JAimeLesAvions a écrit : ↑12 mai 2026, 15:35
B777300ERAF a écrit : ↑12 mai 2026, 15:00
Bonjour à tous,
Je suis dans un cas un peu particulier. Je travaille actuellement comme ingénieur dans le spatial au sein d’un grand groupe français, en région parisienne. Je suis basé à proximité de Toussus‑le‑Noble et de Buno‑Bonnevaux pour le planeur.
J’ai réussi à mettre de côté afin de terminer ma formation et financer ma MEP, ma conversion IRSE vers IRME, ainsi qu’une MCC APS. Cependant, compte tenu de la crise actuelle, je me demande s’il ne serait pas plus pertinent de passer plutôt une qualification instructeur (meme prix que MEP,IRME et MCC) afin d’augmenter mes heures de vol, tout en conservant mon emploi d’ingénieur qui m’apporte une certaine sécurité, en attendant que la situation s’améliore.
Sachant que mémé si je suis en compagnie je compte faire de l'instruction à coté.
Ce qui me fait hésiter, c’est le risque de passer mes licences puis de perdre en compétences, faute de voler suffisamment et d’accumuler des heures de vol.
Merci par avance pour vos retours.
Hâte de vous lire, et bons vols à tous !
Matthieu
Garder son niveau IFR de sortie d'école, c'est à mon avis tout à fait faisable si c'est une bonne école et si on a eu une bonne méthode de travail. Au besoin faire régulièrement un peu de simu non certifié avant de faire sa prorog annuelle.
Je pense que les compétences s'acquièrent surtout en MCC surtout les MCC APS qui ont beaucoup d'heures. Donc faire la MCC au dernier moment est probablement une bonne idée et surtout sur ton CV on verra que la formation s'est terminée récemment.
Les heures d'instructeur en club n'ont pas beaucoup de valeur sur le marché du travail. Ce sont les heures IFR qui peuvent avoir de la valeur et encore pas beaucoup. Mais instruire en club peut être une activité plaisante et ça permet parfois de se faire des contacts avec d'autres instructeurs en compagnie. Si tu es actif en club tu peux te faire payer une partie voire la totalité de ta formation FI.
Merci pour ta réponse.
Oui, les compétences peuvent se conserver, mais je remarque que, ne volant pas autant que je le souhaiterais, je perds en vitesse d’exécution et surtout en opérationnalité. Il est difficile de travailler 40 h par semaine et de réviser ses procédures en parallèle, même si c’est faisable.

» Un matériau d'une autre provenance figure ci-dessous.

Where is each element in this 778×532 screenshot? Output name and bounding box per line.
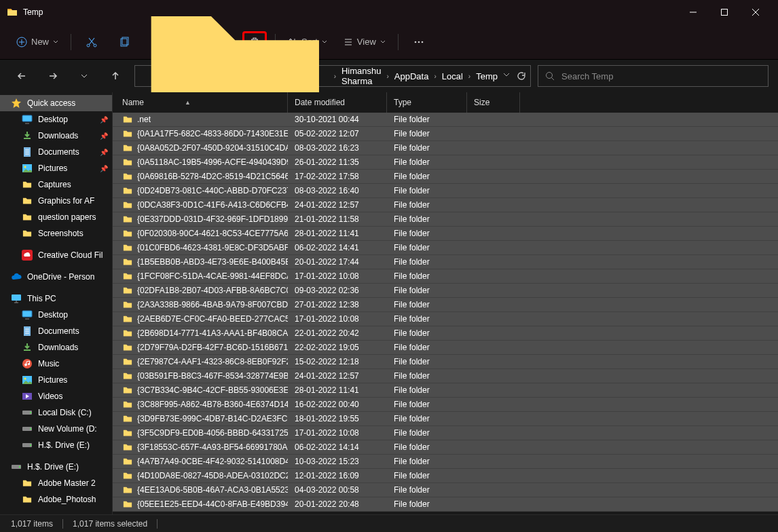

Le prix de la prorogation est un frein, mais comparé au parcours complet, ce n’est finalement pas énorme. D’accord, ce que tu dis n’est pas idiot : faire la MCC en dernier pour être en forme pour les sélections, c’est cohérent.
Concernant les heures en club, c’est vrai qu’elles ne comptent pas tant que ça, mais c’est toujours mieux que rien, non ?
Se faire financer la qualification instructeur, je n’en suis pas sûr : je suis arrivé en région parisienne récemment et je n’ai pas encore beaucoup de contacts.
Enfin, pour faire des heures IFR, est‑ce que ça vaut le coup d’essayer d’être indépendant, et est‑ce compatible avec un travail à côté (temps de repos, contraintes réglementaires, etc.) ?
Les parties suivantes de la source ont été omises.